Heretical Gaming is my blog about my gaming life, featuring small skirmishes and big battles from many historical periods (and some in the mythic past or the far future too). The focus is on battle reports using a wide variety of rules, with the occasional rules review, book review and odd musing about the gaming and history.
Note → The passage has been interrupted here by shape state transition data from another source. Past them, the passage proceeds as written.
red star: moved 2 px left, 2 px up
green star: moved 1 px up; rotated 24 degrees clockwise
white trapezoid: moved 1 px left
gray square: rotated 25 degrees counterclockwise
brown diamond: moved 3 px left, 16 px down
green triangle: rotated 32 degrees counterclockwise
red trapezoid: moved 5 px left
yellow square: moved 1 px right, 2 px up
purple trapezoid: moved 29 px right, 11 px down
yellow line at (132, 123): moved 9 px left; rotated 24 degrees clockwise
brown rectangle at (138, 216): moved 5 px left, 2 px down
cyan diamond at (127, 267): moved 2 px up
Most of the battles use 6mm-sized figures and vehicles, but occasionally 15mm and 28mm figures appear too.

Sunday, 15 March 2020

Polemos SPQR: Gallic War Battle 4

This battle is a follow-on from the previous scenario, in which the Romans were defeated.  In this one, the reinforcements that the Romans hoped would arrive in time in the last battle but didn't have arrived, with Julius Caesar at their head, to quickly try and avenge the recent defeat and turn the strategic tables around...

The Forces:

2 x Legions (total of 13 legionary bases, 4 cavalry bases, 3 light horse bases); half of the Roman legionary and cavalry bases were veterans.
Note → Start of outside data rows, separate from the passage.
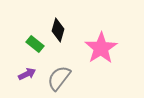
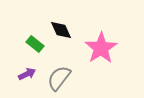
black diamond: moved 3 px right; rotated 40 degrees counterclockwise
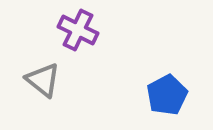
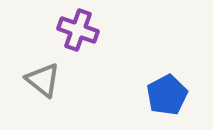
purple cross: rotated 6 degrees counterclockwise
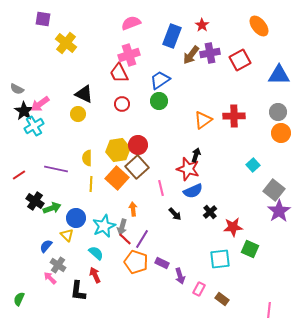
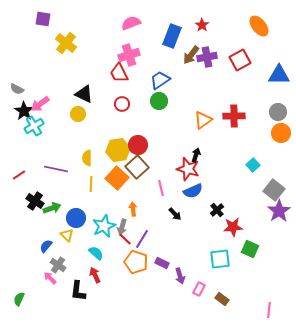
purple cross at (210, 53): moved 3 px left, 4 px down
black cross at (210, 212): moved 7 px right, 2 px up
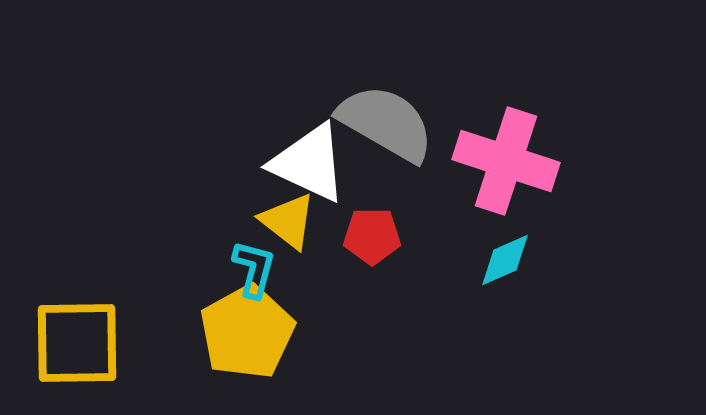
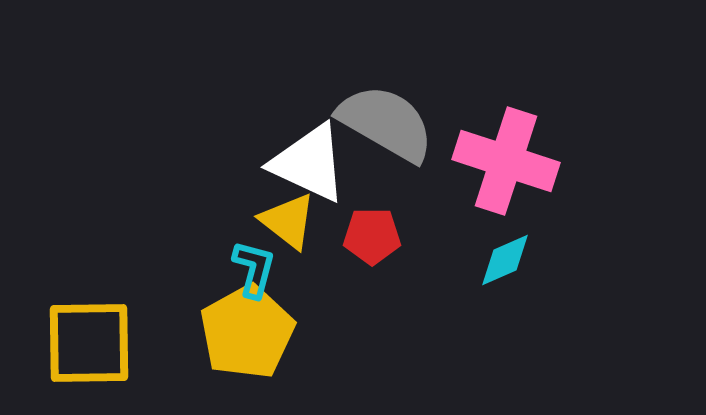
yellow square: moved 12 px right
3 x Reduced Tribal contingents (total of 9 bases of tribal foot, 2 bases of cavalry, 2 bases of skirmishers); the cavalry bases were trained/elite.

The Set-Up:

The overall set-up, with the terrain the same as in previous battles.  The Helvetii are in roughly the same positions as in previous battles but are slightly weaker; the Romans are in roughly the same positions but have strengthened their Right somewhat.
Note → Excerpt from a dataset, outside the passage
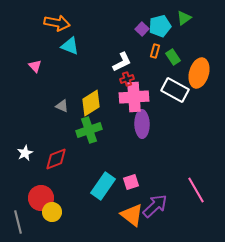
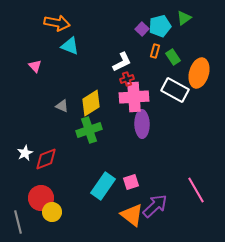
red diamond: moved 10 px left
The thinned Gallic ranks prepare to defend against the Roman Left

The massed Helvetic warband on the hill will still be the main strike force of the Gauls
The Battle:
The Helvetic plan is largely a reprise of their last one: charge down the hill and sweep away the Roman Right!

The Gallic cavalry move forward against the Roman Left

The Gallic cavalry have no desire to take on the masses legionaries, instead targeting the Roman auxiliary light horse (bottom-left)

The Helvetii carry out their charge, but this time the Romans advance to meet them with the Roman Horse supporting the Right (right)

Another shot.

The Gallic charge's impetus does carry the majority of them into the Roman ranks, and causes some casualties.  However, the left of the Gallic charge itself loses heavily and is stalled by the combined attack of a couple of cohorts and the Roman Horse (centre and right)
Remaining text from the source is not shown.